Among the entries that follow, find every line with the word "autobús" and copy it.

● **DATA TO USE**:
◆ ◆ ◆ ◆
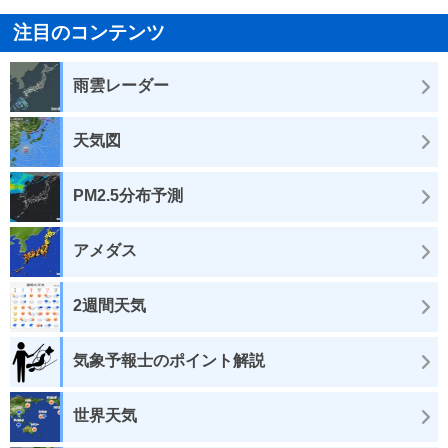
注目のコンテンツ
雨雲レーダー
天気図
PM2.5分布予測
アメダス
2週間天気
気象予報士のポイント解説
世界天気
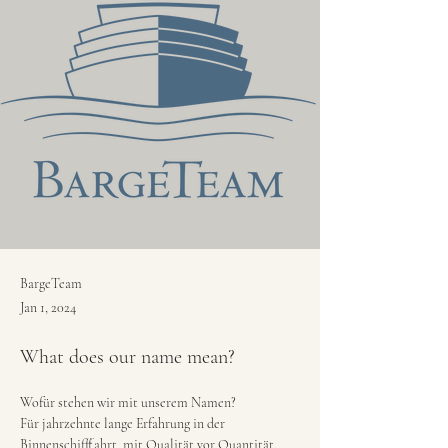
BargeTeam
Jan 1, 2024
What does our name mean?
Wofür stehen wir mit unserem Namen?
Für jahrzehnte lange Erfahrung in der 
Binnenschifffahrt, mit Qualität vor Quantität.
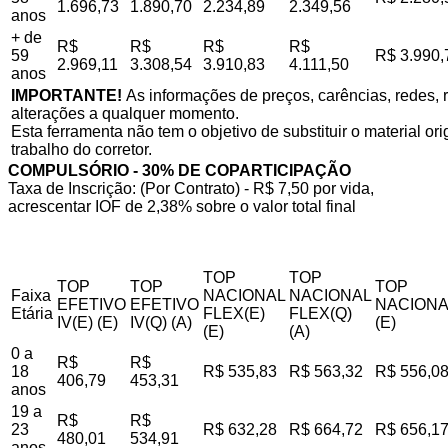
1.696,73
1.890,70
2.234,89
2.349,56
anos
+ de
R$
R$
R$
R$
59
R$ 3.990,
2.969,11
3.308,54
3.910,83
4.111,50
anos
IMPORTANTE!
As informações de preços, carências, redes, r
alterações a qualquer momento.
Esta ferramenta não tem o objetivo de substituir o material o
trabalho do corretor.
COMPULSÓRIO - 30% DE COPARTICIPAÇÃO
Taxa de Inscrição: (Por Contrato) - R$ 7,50 por vida,
acrescentar IOF de 2,38% sobre o valor total final
TOP
TOP
TOP
TOP
TOP
Faixa
NACIONAL
NACIONAL
EFETIVO
EFETIVO
NACIONA
Etária
FLEX(E)
FLEX(Q)
IV(E) (E)
IV(Q) (A)
(E)
(E)
(A)
0 a
R$
R$
18
R$ 535,83
R$ 563,32
R$ 556,0
406,79
453,31
anos
19 a
R$
R$
23
R$ 632,28
R$ 664,72
R$ 656,1
480,01
534,91
anos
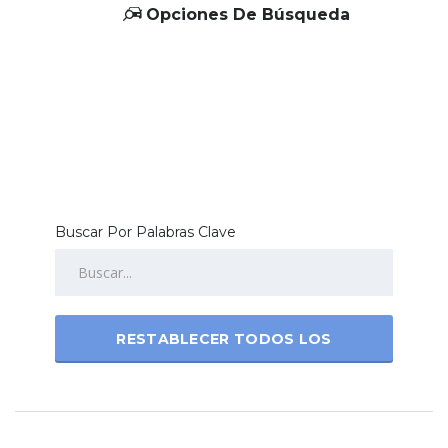
Opciones De Búsqueda
Buscar Por Palabras Clave
RESTABLECER TODOS LOS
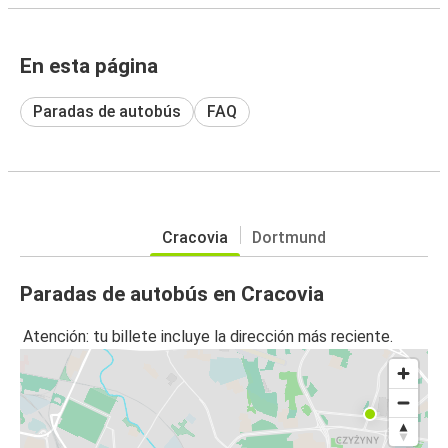
En esta página
Paradas de autobús
FAQ
Cracovia
Dortmund
Paradas de autobús en Cracovia
Atención: tu billete incluye la dirección más reciente.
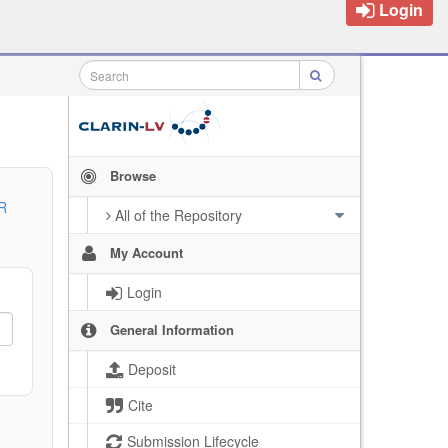
Login
Browse
R
All of the Repository
My Account
Login
General Information
Deposit
Cite
Submission Lifecycle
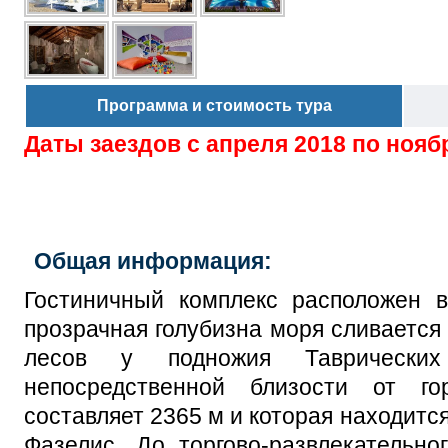
Программа и стоимость тура
Даты заездов с
апреля 2018 по нояб
Общая информация:
Гоcтиничный комплекс расположен в
прозрачная голубизна моря сливается
лесов у подножия Таврически
непосредственной близости от г
составляет 2365 м
и которая находитс
Фазелис. До торгово-развлекательн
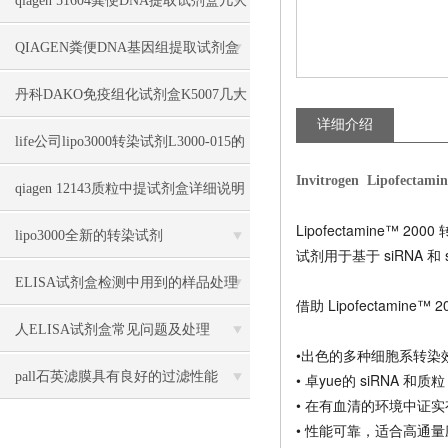
qiagen 51604粪便DNA提取试剂盒几大
优势
QIAGEN粪便DNA基因组提取试剂盒
51604几大特点
丹科DAKO免疫组化试剂盒K5007几大
详细介绍
特点
life公司lipo3000转染试剂L3000-015的
Invitrogen Lipofecta
几大特点
qiagen 12143质粒中提试剂盒详细说明
Lipofectamine™
lipo3000全新的转染试剂
试剂用于基于 siRNA 
ELISA试剂盒检测中用到的样品处理
借助 Lipofectamin
方法
人ELISA试剂盒常见问题及处理
•出色的多种细胞系转染
pall石英滤膜具有良好的过滤性能
• 卓yue的 siRNA 和质
• 在有血清的环境中证
• 性能可靠，适合高通量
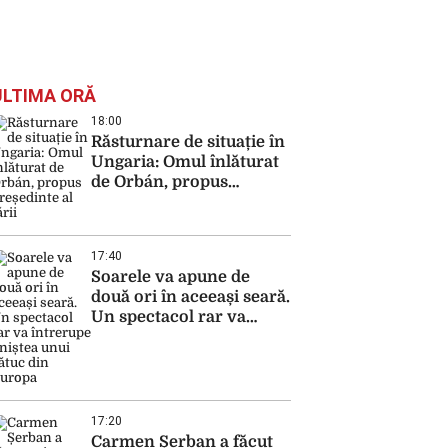
ULTIMA ORĂ
18:00
Răsturnare de situație în
Ungaria: Omul înlăturat
de Orbán, propus
președinte al țării
17:40
Soarele va apune de
două ori în aceeași seară.
Un spectacol rar va
întrerupe liniștea unui
sătuc din Europa
17:20
Carmen Șerban a făcut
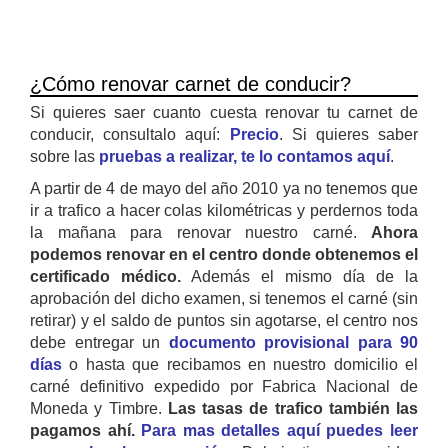
¿Cómo renovar carnet de conducir?
Si quieres saer cuanto cuesta renovar tu carnet de
conducir, consultalo aquí:
Precio
. Si quieres saber
sobre las
pruebas a realizar, te lo contamos aquí
.
A partir de 4 de mayo del año 2010 ya no tenemos que
ir a trafico a hacer colas kilométricas y perdernos toda
la mañana para renovar nuestro carné.
Ahora
podemos renovar en el centro donde obtenemos el
certificado médico.
Además el mismo día de la
aprobación del dicho examen, si tenemos el carné (sin
retirar) y el saldo de puntos sin agotarse, el centro nos
debe entregar un
documento provisional para 90
días
o hasta que recibamos en nuestro domicilio el
carné definitivo expedido por Fabrica Nacional de
Moneda y Timbre.
Las tasas de trafico también las
pagamos ahí.
Para mas detalles aquí puedes leer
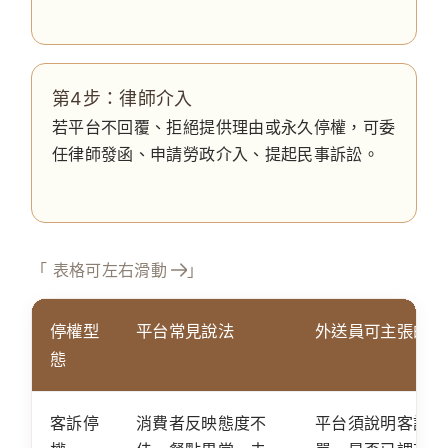
第4步：律師介入
若平台不回覆、拒絕提供理由或永久停權，可委
任律師發函、申請勞政介入、提起民事訴訟。
「 表格可左右滑動
」
停權型
平台常見說法
外送員可主張的法
態
客訴停
消費者反映態度不
平台須說明客訴內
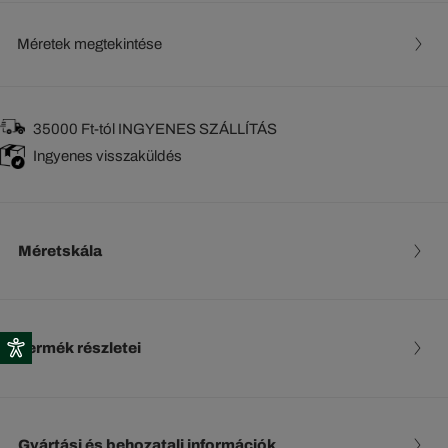
Méretek megtekintése
35000 Ft-tól INGYENES SZÁLLÍTÁS
Ingyenes visszaküldés
Méretskála
Termék részletei
Gyártási és behozatali információk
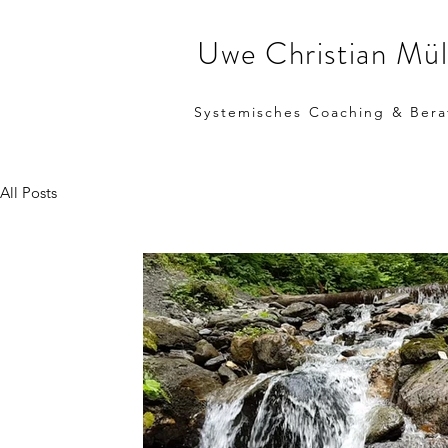
Uwe Christian Mül
Systemisches Coaching & Ber
All Posts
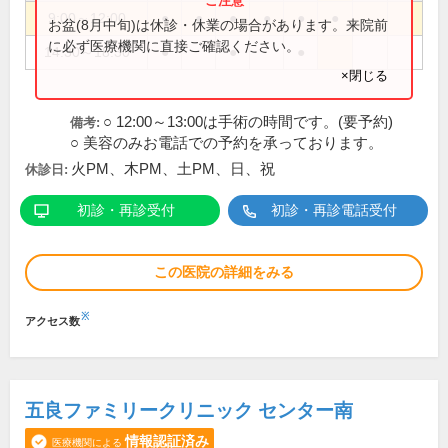
9:00～12:00
●
●
●
●
●
●
お盆(8月中旬)は休診・休業の場合があります。来院前
に必ず医療機関に直接ご確認ください。
14:30～18:30
●
●
●
×閉じる
○ 12:00～13:00は手術の時間です。(要予約)
備考:
○ 美容のみお電話での予約を承っております。
火PM、木PM、土PM、日、祝
休診日:
初診・再診受付
初診・再診電話受付
この医院の詳細をみる
※
アクセス数
五良ファミリークリニック センター南
情報認証済み
医療機関による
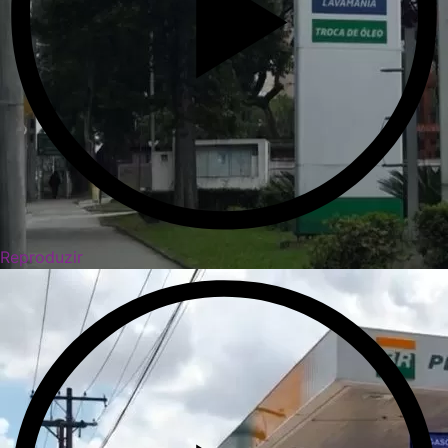
Reproduzir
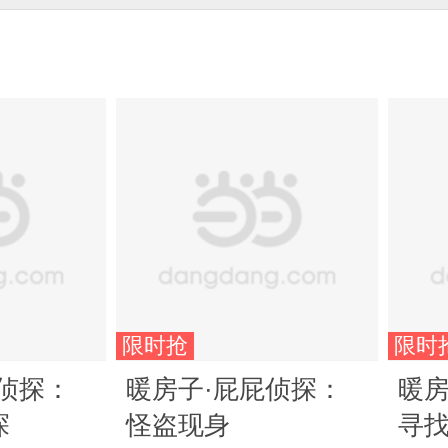
限时抢
限时
侦探：
暖房子·屁屁侦探：
暖房
探
怪盗现身
寻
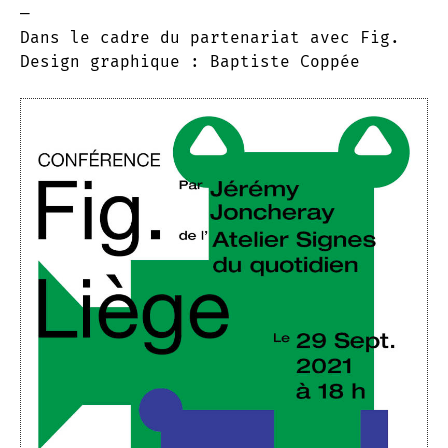
—
Dans le cadre du partenariat avec Fig.
Design graphique : Baptiste Coppée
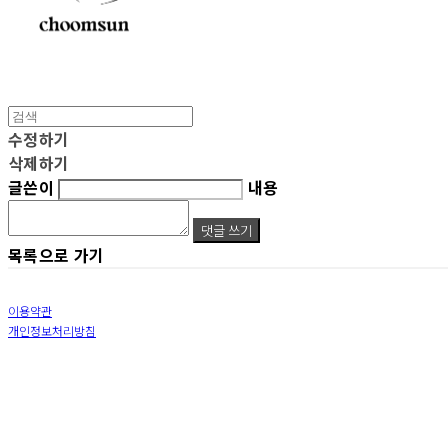
수정하기
삭제하기
글쓴이
내용
댓글 쓰기
목록으로 가기
이용약관
개인정보처리방침
사업자정보확인
상호: 춤선 | 대표: 이선진 | 개인정보관리책임자: 이영석 | 전화: 010-9309-4396 | 이메일: sun
주소: 서울특별시 동대문구 장충단로 13길20 12층 | 사업자등록번호:
587-04-01601
| 통신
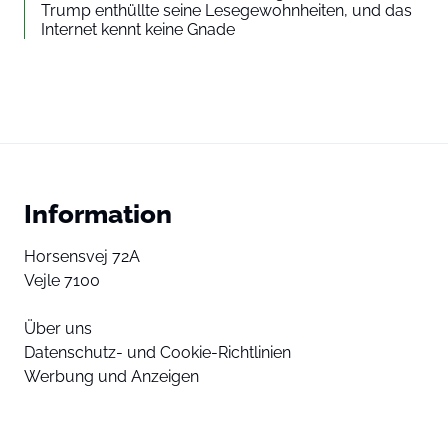
Trump enthüllte seine Lesegewohnheiten, und das
Internet kennt keine Gnade
Information
Horsensvej 72A
Vejle 7100
Über uns
Datenschutz- und Cookie-Richtlinien
Werbung und Anzeigen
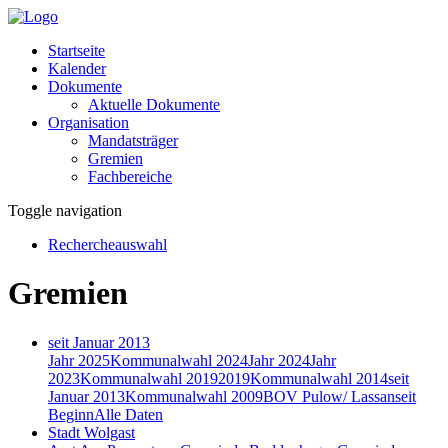
Startseite
Kalender
Dokumente
Aktuelle Dokumente
Organisation
Mandatsträger
Gremien
Fachbereiche
Toggle navigation
Rechercheauswahl
Gremien
seit Januar 2013
Jahr 2025
Kommunalwahl 2024
Jahr 2024
Jahr
2023
Kommunalwahl 2019
2019
Kommunalwahl 2014
seit
Januar 2013
Kommunalwahl 2009
BOV Pulow/ Lassan
seit
Beginn
Alle Daten
Stadt Wolgast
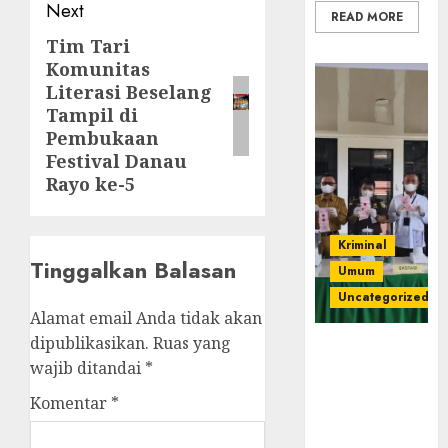
Next
READ MORE
Tim Tari
Next
Komunitas
post:
Literasi Beselang
Tampil di
Pembukaan
Festival Danau
Rayo ke-5
Kriminal
Tinggalkan Balasan
Umum
Uncategorized
Alamat email Anda tidak akan
dipublikasikan.
Ruas yang
‎Kejari Empat
wajib ditandai
*
Lawang
Musnahkan
Komentar
*
Barang Bukti
45 Perkara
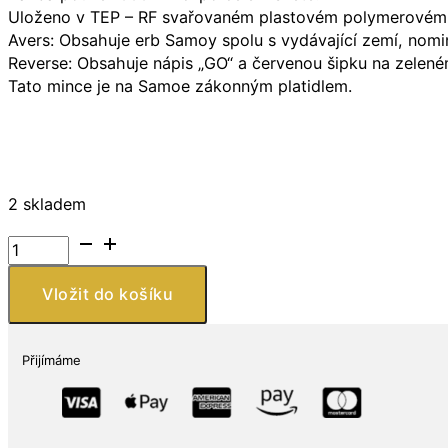
Uloženo v TEP – RF svařovaném plastovém polymerovém po
Avers: Obsahuje erb Samoy spolu s vydávající zemí, nomi
Reverse: Obsahuje nápis „GO“ a červenou šipku na zelené
Tato mince je na Samoe zákonným platidlem.
2 skladem
Monopoly
Board
Space:
Vložit do košíku
Pass
Go
v
Přijímáme
TEP
2024
Samoa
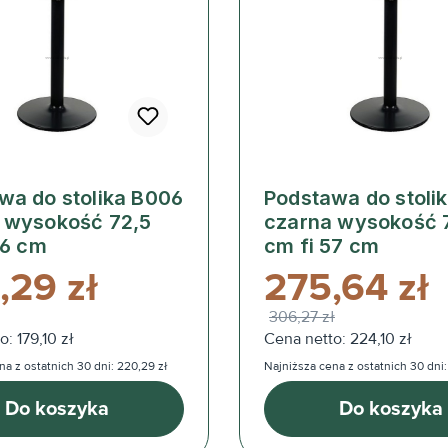
wa do stolika B006
Podstawa do stoli
 wysokość 72,5
czarna wysokość 
46 cm
cm fi 57 cm
,29 zł
275,64 zł
306,27 zł
: 179,10 zł
Cena netto: 224,10 zł
na z ostatnich 30 dni: 220,29 zł
Najniższa cena z ostatnich 30 dni:
Do koszyka
Do koszyka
◆ ◆ ◆ ◆
● **RESULT**:
Paradas de autobús
Paradas de autobús en Cracovia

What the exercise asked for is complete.